Begin at the top of the following data. Copy each line exactly until you have copied the line containing "Большой новогодний фестиваль".

(Collected data)
*** Block opens ***
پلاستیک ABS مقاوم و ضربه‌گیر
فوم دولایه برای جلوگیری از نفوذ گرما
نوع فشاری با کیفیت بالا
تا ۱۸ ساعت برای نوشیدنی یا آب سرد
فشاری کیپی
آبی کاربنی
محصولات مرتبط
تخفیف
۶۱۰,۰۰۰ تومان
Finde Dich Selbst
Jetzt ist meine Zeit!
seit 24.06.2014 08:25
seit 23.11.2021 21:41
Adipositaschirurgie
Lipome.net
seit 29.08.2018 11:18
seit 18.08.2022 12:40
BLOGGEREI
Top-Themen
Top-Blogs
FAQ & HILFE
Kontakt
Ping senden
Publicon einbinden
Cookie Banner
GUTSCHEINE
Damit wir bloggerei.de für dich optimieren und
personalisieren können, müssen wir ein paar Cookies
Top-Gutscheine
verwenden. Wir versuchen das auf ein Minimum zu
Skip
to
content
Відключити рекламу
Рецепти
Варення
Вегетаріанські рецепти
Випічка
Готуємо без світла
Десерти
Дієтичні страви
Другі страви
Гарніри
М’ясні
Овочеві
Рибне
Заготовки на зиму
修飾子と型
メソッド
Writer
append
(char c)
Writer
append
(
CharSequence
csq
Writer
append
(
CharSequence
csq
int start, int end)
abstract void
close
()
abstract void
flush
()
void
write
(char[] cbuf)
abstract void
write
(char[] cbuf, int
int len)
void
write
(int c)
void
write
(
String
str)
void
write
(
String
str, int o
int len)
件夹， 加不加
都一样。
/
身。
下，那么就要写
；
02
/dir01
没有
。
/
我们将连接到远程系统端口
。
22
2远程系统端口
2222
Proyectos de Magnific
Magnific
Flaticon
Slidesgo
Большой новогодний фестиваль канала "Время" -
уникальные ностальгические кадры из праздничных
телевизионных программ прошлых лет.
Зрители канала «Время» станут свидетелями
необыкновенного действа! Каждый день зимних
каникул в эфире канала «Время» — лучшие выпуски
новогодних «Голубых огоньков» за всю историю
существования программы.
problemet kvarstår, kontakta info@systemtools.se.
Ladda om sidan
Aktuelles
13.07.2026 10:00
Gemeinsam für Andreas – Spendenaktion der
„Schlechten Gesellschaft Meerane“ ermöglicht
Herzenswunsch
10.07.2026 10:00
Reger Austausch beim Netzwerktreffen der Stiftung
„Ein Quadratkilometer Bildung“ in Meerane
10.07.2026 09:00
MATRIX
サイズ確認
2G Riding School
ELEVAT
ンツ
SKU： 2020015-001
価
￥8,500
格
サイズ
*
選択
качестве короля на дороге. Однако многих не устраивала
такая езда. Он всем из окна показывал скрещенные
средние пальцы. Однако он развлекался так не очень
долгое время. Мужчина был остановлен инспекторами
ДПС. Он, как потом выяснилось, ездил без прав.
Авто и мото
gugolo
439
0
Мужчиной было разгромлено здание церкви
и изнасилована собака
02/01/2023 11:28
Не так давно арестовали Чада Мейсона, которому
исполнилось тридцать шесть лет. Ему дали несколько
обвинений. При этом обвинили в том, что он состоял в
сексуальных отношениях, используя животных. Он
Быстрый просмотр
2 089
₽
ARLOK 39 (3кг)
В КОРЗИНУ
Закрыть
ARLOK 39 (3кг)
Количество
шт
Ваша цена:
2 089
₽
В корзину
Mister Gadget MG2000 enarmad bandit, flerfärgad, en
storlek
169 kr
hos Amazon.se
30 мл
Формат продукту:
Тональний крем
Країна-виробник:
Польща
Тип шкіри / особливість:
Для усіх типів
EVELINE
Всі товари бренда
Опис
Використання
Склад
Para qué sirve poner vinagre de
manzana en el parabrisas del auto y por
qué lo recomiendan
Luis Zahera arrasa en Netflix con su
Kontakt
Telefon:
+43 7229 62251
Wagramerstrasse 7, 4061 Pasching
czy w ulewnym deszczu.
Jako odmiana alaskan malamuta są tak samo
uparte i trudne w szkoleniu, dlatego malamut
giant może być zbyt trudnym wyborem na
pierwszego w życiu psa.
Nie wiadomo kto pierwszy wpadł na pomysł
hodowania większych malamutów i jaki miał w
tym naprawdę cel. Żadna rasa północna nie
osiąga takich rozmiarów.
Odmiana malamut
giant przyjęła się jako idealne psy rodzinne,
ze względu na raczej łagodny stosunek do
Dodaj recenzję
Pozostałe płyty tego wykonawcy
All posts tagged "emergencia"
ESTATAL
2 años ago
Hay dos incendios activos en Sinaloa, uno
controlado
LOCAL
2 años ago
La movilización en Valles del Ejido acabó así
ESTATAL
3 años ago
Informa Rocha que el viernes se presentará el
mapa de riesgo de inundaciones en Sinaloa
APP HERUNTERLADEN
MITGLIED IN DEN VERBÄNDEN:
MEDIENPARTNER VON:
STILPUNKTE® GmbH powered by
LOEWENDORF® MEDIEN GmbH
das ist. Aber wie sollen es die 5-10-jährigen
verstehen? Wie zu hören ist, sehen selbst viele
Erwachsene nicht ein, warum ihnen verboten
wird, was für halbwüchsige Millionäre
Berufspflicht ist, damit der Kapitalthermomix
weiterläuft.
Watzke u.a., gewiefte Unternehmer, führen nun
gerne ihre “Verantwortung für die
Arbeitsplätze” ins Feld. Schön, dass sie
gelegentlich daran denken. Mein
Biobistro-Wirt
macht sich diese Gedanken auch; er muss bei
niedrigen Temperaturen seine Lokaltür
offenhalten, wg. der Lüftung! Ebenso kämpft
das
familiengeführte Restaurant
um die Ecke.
*** Block closes ***
The completed task:
پلاستیک ABS مقاوم و ضربه‌گیر
فوم دولایه برای جلوگیری از نفوذ گرما
نوع فشاری با کیفیت بالا
تا ۱۸ ساعت برای نوشیدنی یا آب سرد
فشاری کیپی
آبی کاربنی
محصولات مرتبط
تخفیف
۶۱۰,۰۰۰ تومان
Finde Dich Selbst
Jetzt ist meine Zeit!
seit 24.06.2014 08:25
seit 23.11.2021 21:41
Adipositaschirurgie
Lipome.net
seit 29.08.2018 11:18
seit 18.08.2022 12:40
BLOGGEREI
Top-Themen
Top-Blogs
FAQ & HILFE
Kontakt
Ping senden
Publicon einbinden
Cookie Banner
GUTSCHEINE
Damit wir bloggerei.de für dich optimieren und
personalisieren können, müssen wir ein paar Cookies
Top-Gutscheine
verwenden. Wir versuchen das auf ein Minimum zu
Skip
to
content
Відключити рекламу
Рецепти
Варення
Вегетаріанські рецепти
Випічка
Готуємо без світла
Десерти
Дієтичні страви
Другі страви
Гарніри
М’ясні
Овочеві
Рибне
Заготовки на зиму
修飾子と型
メソッド
Writer
append
(char c)
Writer
append
(
CharSequence
csq
Writer
append
(
CharSequence
csq
int start, int end)
abstract void
close
()
abstract void
flush
()
void
write
(char[] cbuf)
abstract void
write
(char[] cbuf, int
int len)
void
write
(int c)
void
write
(
String
str)
void
write
(
String
str, int o
int len)
件夹， 加不加
都一样。
/
身。
下，那么就要写
；
02
/dir01
没有
。
/
我们将连接到远程系统端口
。
22
2远程系统端口
2222
Proyectos de Magnific
Magnific
Flaticon
Slidesgo
Большой новогодний фестиваль канала "Время" -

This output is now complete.